If you're a mechanical nut, you still have the Matias Tactile Pro (http://matias.ca/tactilepro3/index.php) which has the added bonus of not just the proper keycaps, but the indicators for the additional characters possible with option and shift.

1 comments

I cannot deal with the action on the "new" Apple keyboards. It's like typing on a pane of glass, it hurts like hell because you have to press the key to nearly its fullest extension to actuate it, and then your finger comes to an abrupt halt. They could be the very best scissor type keyboards ever made and I still couldn't use them for long without getting shooting pains.
You barely need to press the keys though... I guess everyone has their own tastes, but I find the modern Apple keyboards to be the best keyboards I've ever used. The low key travel and resistance means I apply much less strength than I would on a normal keyboard, which makes it much lighter to type on.
If you're trained to touch-type on cherry or topre keyswitches, you're not going to be able to use a non-mechanical keyboard. The muscle action is just different; you're using your muscles to slow your fingers at the bottom of each keystroke rather than applying the energy all at once to your desk. This honestly doesn't make much difference to me, but I know many people who are more sensitive that do notice the difference. To each, his own.

(Analogy: punch the wall as hard as you possibly can. Then do the same action, but slow your fist down as quickly as possible so that it doesn't hit the wall. That's the difference between membrane keyboards and Cherry/Topre/IBM keyboards.)

But the Apple keyboards are mechanical - just with less give. The analogy is more that in one case, you have to punch a heavy hanging weight and get it to hit the wall, whereas in the next case, you can just quickly flick it with your finger to achieve the same effect.

I'm "trained to touch-type" on old keyboards, since I learned to touch-type when I was a teenager playing MUDs and there were none of these newfangled Apple keyboards. And yet, I made the transition without even thinking about it.
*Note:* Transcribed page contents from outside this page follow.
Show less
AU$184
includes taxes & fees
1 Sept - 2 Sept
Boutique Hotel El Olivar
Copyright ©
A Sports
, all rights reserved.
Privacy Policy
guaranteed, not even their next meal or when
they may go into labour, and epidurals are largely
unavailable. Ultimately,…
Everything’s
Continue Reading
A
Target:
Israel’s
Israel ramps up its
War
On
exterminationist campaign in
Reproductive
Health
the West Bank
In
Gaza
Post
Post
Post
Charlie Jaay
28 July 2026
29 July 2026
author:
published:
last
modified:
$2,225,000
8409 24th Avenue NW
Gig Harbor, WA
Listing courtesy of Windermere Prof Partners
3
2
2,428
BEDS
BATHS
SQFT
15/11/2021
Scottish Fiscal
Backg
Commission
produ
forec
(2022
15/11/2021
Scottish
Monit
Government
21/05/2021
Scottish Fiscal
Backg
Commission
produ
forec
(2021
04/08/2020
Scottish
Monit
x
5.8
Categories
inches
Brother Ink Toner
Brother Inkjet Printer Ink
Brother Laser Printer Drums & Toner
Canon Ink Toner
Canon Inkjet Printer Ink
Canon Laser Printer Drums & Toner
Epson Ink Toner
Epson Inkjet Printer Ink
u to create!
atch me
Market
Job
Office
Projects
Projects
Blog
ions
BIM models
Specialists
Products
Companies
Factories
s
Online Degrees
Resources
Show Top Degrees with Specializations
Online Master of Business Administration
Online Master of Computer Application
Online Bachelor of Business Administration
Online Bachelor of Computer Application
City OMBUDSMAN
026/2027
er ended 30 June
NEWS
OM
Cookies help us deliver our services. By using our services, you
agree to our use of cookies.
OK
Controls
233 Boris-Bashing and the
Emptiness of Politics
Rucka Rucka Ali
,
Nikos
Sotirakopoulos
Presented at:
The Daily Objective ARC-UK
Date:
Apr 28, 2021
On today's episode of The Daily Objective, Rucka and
It's not an iPad keyboard, it's a real keyboard with real keys in all the right places, and you don't have to smash it quite so hard, but it's still "mechanical"...

This is the reason I've come to like them. The travel is super short so you can kind of just tap at them instead of having to hammer down. Older membrane or mechanical keyboards would require some serious effort to fully depress the key, and if you didn't develop a heavy-handed habit you'd often miss letters.

I have a pet theory that Apple's iterations of shorter, thinner, lower travel keyboards is just training us slowly for the day when a glass keyboard is the de-facto standard.

The only trouble I have with the iPad-sized keyboard, which is virtually the same in terms of layout, is that accidental taps are much easier. It's like handling a loaded gun, you can't leave your fingers lazying about. If it required a certain amount of force, just jog the motion sensor slightly, and had a slight tactile feel to the keys, it might end up being even better.